WORK REQUIRED:
In the records below, find the line containing "поправьте права, на файлы и" and print it and every line after it exactly, through the end. Skip pictures.

··· DATASET ···

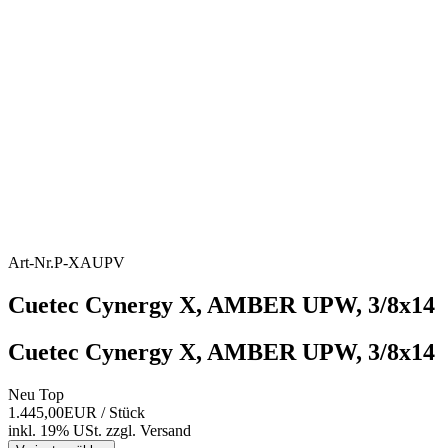
Art-Nr.
P-XAUPV
Cuetec Cynergy X, AMBER UPW, 3/8x14
Cuetec Cynergy X, AMBER UPW, 3/8x14
Neu
Top
1.445,00EUR
/ Stück
inkl. 19% USt.
zzgl.
Versand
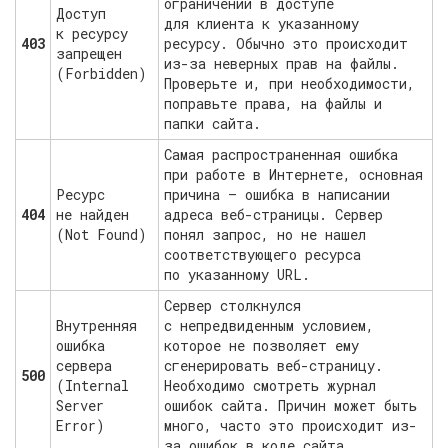
ограничений в доступе
Доступ
для клиента к указанному
к ресурсу
403
ресурсу. Обычно это происходит
запрещен
из-за неверных прав на файлы.
(Forbidden)
Проверьте и, при необходимости,
поправьте права, на файлы и
папки сайта.
Самая распространенная ошибка
при работе в Интернете, основная
Ресурс
причина — ошибка в написании
404
не найден
адреса веб-страницы. Сервер
(Not Found)
понял запрос, но не нашел
соответствующего ресурса
по указанному URL.
Сервер столкнулся
Внутренняя
с непредвиденным условием,
ошибка
которое не позволяет ему
сервера
сгенерировать веб-страницу.
500
(Internal
Необходимо смотреть журнал
Server
ошибок сайта. Причин может быть
Error)
много, часто это происходит из-
за ошибок в коде сайта.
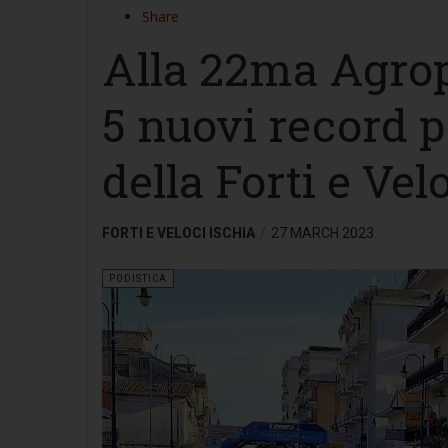
Share
Alla 22ma Agrop
5 nuovi record pe
della Forti e Vel
FORTI E VELOCI ISCHIA
27 MARCH 2023
PODISTICA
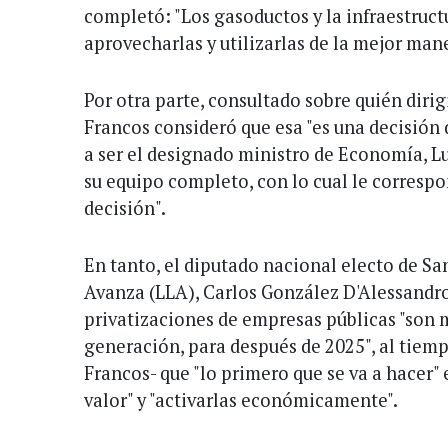
completó: "Los gasoductos y la infraestruc
aprovecharlas y utilizarlas de la mejor mane
Por otra parte, consultado sobre quién dirig
Francos consideró que esa "es una decisión
a ser el designado ministro de Economía, L
su equipo completo, con lo cual le correspo
decisión".
En tanto, el diputado nacional electo de Sa
Avanza (LLA), Carlos González D'Alessandro
privatizaciones de empresas públicas "son
generación, para después de 2025", al tiem
Francos- que "lo primero que se va a hacer" 
valor" y "activarlas económicamente".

···

WRITTEN ANSWER:
поправьте права, на файлы и
папки сайта.
Самая распространенная ошибка
при работе в Интернете, основная
Ресурс
причина — ошибка в написании
404
не найден
адреса веб-страницы. Сервер
(Not Found)
понял запрос, но не нашел
соответствующего ресурса
по указанному URL.
Сервер столкнулся
Внутренняя
с непредвиденным условием,
ошибка
которое не позволяет ему
сервера
сгенерировать веб-страницу.
500
(Internal
Необходимо смотреть журнал
Server
ошибок сайта. Причин может быть
Error)
много, часто это происходит из-
за ошибок в коде сайта.
Share
Alla 22ma Agrop
5 nuovi record pe
della Forti e Vel
FORTI E VELOCI ISCHIA
27 MARCH 2023
PODISTICA
completó: "Los gasoductos y la infraestruc
aprovecharlas y utilizarlas de la mejor mane
Por otra parte, consultado sobre quién dirig
Francos consideró que esa "es una decisión
a ser el designado ministro de Economía, L
su equipo completo, con lo cual le correspo
decisión".
En tanto, el diputado nacional electo de Sa
Avanza (LLA), Carlos González D'Alessandro
privatizaciones de empresas públicas "son
generación, para después de 2025", al tiem
Francos- que "lo primero que se va a hacer" 
valor" y "activarlas económicamente".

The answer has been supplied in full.